### WHAT TO WORK ON
Return every line below exactly, leaving nothing out.

*** Opening of DATA SHOWN ***

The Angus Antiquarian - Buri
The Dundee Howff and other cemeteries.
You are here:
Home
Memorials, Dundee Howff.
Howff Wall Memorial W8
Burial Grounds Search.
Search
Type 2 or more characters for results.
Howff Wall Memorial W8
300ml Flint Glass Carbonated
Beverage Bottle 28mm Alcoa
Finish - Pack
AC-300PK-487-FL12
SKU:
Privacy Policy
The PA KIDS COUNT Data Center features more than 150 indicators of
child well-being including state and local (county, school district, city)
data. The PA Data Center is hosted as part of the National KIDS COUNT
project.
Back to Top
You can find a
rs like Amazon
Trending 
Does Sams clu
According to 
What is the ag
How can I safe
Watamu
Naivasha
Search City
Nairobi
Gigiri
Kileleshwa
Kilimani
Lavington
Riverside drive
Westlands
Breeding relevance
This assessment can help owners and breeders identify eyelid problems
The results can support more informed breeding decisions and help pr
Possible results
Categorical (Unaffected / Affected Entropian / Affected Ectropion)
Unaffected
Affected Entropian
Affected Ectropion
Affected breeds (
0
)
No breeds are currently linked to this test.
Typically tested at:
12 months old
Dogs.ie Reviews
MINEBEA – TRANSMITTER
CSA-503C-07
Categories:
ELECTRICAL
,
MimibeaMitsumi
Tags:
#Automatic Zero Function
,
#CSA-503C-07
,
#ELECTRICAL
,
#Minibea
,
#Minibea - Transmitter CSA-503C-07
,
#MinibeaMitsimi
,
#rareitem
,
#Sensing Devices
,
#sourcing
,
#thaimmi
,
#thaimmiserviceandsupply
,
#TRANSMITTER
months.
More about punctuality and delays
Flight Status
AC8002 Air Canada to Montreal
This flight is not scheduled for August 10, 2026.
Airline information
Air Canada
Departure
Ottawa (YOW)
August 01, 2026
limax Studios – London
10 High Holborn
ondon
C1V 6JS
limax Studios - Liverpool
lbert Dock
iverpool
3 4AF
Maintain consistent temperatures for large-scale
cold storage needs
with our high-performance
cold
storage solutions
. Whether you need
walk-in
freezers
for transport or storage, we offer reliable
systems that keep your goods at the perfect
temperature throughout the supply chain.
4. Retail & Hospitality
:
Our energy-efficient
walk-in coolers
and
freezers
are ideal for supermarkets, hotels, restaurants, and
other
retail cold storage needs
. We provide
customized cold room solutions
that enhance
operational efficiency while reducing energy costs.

*** Close of DATA SHOWN ***

### OUTPUT OF THE TASK
The Angus Antiquarian - Buri
The Dundee Howff and other cemeteries.
You are here:
Home
Memorials, Dundee Howff.
Howff Wall Memorial W8
Burial Grounds Search.
Search
Type 2 or more characters for results.
Howff Wall Memorial W8
300ml Flint Glass Carbonated
Beverage Bottle 28mm Alcoa
Finish - Pack
AC-300PK-487-FL12
SKU:
Privacy Policy
The PA KIDS COUNT Data Center features more than 150 indicators of
child well-being including state and local (county, school district, city)
data. The PA Data Center is hosted as part of the National KIDS COUNT
project.
Back to Top
You can find a
rs like Amazon
Trending 
Does Sams clu
According to 
What is the ag
How can I safe
Watamu
Naivasha
Search City
Nairobi
Gigiri
Kileleshwa
Kilimani
Lavington
Riverside drive
Westlands
Breeding relevance
This assessment can help owners and breeders identify eyelid problems
The results can support more informed breeding decisions and help pr
Possible results
Categorical (Unaffected / Affected Entropian / Affected Ectropion)
Unaffected
Affected Entropian
Affected Ectropion
Affected breeds (
0
)
No breeds are currently linked to this test.
Typically tested at:
12 months old
Dogs.ie Reviews
MINEBEA – TRANSMITTER
CSA-503C-07
Categories:
ELECTRICAL
,
MimibeaMitsumi
Tags:
#Automatic Zero Function
,
#CSA-503C-07
,
#ELECTRICAL
,
#Minibea
,
#Minibea - Transmitter CSA-503C-07
,
#MinibeaMitsimi
,
#rareitem
,
#Sensing Devices
,
#sourcing
,
#thaimmi
,
#thaimmiserviceandsupply
,
#TRANSMITTER
months.
More about punctuality and delays
Flight Status
AC8002 Air Canada to Montreal
This flight is not scheduled for August 10, 2026.
Airline information
Air Canada
Departure
Ottawa (YOW)
August 01, 2026
limax Studios – London
10 High Holborn
ondon
C1V 6JS
limax Studios - Liverpool
lbert Dock
iverpool
3 4AF
Maintain consistent temperatures for large-scale
cold storage needs
with our high-performance
cold
storage solutions
. Whether you need
walk-in
freezers
for transport or storage, we offer reliable
systems that keep your goods at the perfect
temperature throughout the supply chain.
4. Retail & Hospitality
:
Our energy-efficient
walk-in coolers
and
freezers
are ideal for supermarkets, hotels, restaurants, and
other
retail cold storage needs
. We provide
customized cold room solutions
that enhance
operational efficiency while reducing energy costs.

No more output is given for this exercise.